À descoberta do Pulo do Lobo

O Pulo do Lobo é “onde o rio ferve entre paredes duríssimas, rugem as águas, espadanam, batem, refluem e vão roendo, um milímetro por século, por milénio, um nada na eternidade”.

José Saramago

Texto e Imagens: Ana Clara

A viagem até ao chamado "fim do Alentejo" é longa, demorada. No verão, mesmo no final de uma tarde quente de julho, parece-nos interminável o caminho. Mas quando começamos a descer, percebemos porque nos dizem que é um dos locais mais recônditos do Alentejo. Aqui, o Guadiana precipita-se numa cascata de 16 metros. No inverno, parece ser mais assustador. Decidimos visitá-lo em pleno verão e, em ano de pandemia, foi a melhor decisão. Éramos os únicos no vale do Pulo do Lobo. Ao mesmo tempo, aquela sensação de liberdade e de que tudo vai (mesmo) ficar bem, abraçava os nossos espíritos, mesmo que por breves instantes. É assim que aqui nos sentimos!

O Pulo do Lobo situa-se no Parque Natural do Vale do Guadiana, nos concelhos de Serpa e Mértola.

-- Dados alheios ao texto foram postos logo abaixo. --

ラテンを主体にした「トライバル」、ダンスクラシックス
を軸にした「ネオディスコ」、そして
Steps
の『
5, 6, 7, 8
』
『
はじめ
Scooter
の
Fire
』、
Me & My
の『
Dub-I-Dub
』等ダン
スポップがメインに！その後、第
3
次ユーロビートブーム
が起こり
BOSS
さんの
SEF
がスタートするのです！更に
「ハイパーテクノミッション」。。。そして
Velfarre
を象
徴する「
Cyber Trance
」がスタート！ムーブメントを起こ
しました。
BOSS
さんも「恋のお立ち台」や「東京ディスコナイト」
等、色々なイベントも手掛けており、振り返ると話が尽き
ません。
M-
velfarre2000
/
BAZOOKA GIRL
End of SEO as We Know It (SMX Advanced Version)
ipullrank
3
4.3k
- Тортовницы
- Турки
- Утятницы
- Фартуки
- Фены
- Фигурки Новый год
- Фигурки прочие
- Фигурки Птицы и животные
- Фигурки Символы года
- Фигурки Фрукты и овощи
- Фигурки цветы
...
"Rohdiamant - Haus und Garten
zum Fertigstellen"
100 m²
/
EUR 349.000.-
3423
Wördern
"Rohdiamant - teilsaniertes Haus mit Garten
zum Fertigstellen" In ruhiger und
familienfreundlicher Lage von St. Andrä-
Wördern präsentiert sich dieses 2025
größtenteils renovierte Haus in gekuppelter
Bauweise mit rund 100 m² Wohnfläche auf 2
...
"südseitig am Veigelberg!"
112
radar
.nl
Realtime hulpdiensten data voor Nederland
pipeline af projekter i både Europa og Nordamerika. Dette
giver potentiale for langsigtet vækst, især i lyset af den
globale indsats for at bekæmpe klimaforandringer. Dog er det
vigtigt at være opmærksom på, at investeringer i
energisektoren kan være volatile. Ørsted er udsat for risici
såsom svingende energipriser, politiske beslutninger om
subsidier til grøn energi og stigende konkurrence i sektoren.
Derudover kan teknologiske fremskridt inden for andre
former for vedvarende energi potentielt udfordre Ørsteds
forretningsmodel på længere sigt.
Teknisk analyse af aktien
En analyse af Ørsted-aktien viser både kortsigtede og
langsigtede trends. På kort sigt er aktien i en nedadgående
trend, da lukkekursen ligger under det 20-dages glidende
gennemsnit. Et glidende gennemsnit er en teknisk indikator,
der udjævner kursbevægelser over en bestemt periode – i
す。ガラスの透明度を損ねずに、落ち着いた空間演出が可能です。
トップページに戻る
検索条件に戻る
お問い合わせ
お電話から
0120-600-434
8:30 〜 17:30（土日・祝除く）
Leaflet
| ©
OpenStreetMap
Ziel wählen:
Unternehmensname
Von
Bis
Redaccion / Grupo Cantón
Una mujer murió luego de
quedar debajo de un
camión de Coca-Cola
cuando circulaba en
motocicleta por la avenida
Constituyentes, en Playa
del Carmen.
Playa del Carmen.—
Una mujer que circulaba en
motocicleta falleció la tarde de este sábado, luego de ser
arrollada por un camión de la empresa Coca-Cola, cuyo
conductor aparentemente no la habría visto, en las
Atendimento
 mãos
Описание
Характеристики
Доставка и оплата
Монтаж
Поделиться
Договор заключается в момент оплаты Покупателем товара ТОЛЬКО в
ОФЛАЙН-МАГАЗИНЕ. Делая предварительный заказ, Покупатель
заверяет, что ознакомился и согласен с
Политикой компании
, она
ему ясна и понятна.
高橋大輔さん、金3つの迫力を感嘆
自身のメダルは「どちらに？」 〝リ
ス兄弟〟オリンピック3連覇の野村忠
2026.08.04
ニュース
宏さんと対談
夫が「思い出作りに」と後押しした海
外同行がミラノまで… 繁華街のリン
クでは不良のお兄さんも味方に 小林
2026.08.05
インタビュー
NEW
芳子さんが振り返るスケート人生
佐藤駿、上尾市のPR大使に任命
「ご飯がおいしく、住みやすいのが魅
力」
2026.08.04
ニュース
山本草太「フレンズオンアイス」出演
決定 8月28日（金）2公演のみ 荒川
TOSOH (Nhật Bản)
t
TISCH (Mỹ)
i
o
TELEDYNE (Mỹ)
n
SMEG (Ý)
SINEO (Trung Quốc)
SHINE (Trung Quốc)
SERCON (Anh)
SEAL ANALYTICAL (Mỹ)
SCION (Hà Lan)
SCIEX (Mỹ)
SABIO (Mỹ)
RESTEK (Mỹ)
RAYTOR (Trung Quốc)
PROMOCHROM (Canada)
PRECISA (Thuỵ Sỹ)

Para lá chegar não é fácil. E para ser eficaz, convém respeitar todas as indicações que são dadas ao longo da viagem. Quando se chega à porta da herdade, somos nós que temos a responsabilidade de abrir e fechar o portão. Um grande cartaz diz-nos que estamos a entrar em propriedade privada para aceder ao local. 
Daqui até lá abaixo ainda são uns bons 3 quilómetros, já em terra batida e caminhos apertados. A uns 800 metros é preciso abandonar o carro, já que as linhas sinuosas do asfalto não permitem arriscar. Lá em baixo, à medida que descemos, começamos a observar, lá longe, o leito do rio que se aperta entre as rochas tão próximas que até um lobo conseguiria saltar de uma margem para a outra. É daí que nasceu o nome Pulo do Lobo.

Descemos devagar. Não temos pressa. Mal sabíamos que a subida iria ser bem puxada. Ali, onde terminam as profundezas do Alentejo, que Cavaco Silva um dia quis conhecer (levando consigo jornalistas e comitiva numa ação de campanha eleitoral), estamos perante a maior queda de água do sul do país. 

Aqui o rio Guadiana é fortemente erosivo e ganha um vigor raramente adquirido, iniciando a escavação do seu leito primitivo e formando uma garganta escarpada de 20 metros de altura. Após se precipitar de cerca de 16 metros de altura sobre o pego do Sável, o rio avança em busca da foz. Por cima deste vale ativo, é visível um vale superior mais antigo, registo de épocas passadas em que o rio corria mais alto.

O desnível do Pulo do Lobo formou-se durante a regressão marinha, que ocorreu na última glaciação – fase glaciar Wurm. Desde então o rio procura desenfreadamente estabilizar o seu leito. Nesta procura vai formando as marmitas de gigante, cavidades circulares na rocha causadas pelo movimento em turbilhão dos seixos e que são dos aspetos geológicos mais curiosos que se podem observar no Vale do Guadiana.

Contam-nos que o Pulo do Lobo constitui um obstáculo natural à progressão para montante dos peixes que passam a maior parte do seu ciclo de vida no mar e que sobem os rios para desovar. Assim, no pego do Sável, para além desta espécie cada vez mais rara, é ainda possível encontrar a lampreia.

Seja como for, e apesar de ficar nos confins do mundo, como se diz, vale a pena uma visita ao Pulo do Lobo, provavelmente um dos locais de rara beleza mais agrestes do país.

Se não conhecem, não deixem de ir. E se precisarem de dicas, enviem-nos um email.

Nota: Aconselhamos visitas entre a primavera e o final do verão, pelas condições meteorológica permitirem apreciar mais a paisagem e a viagem.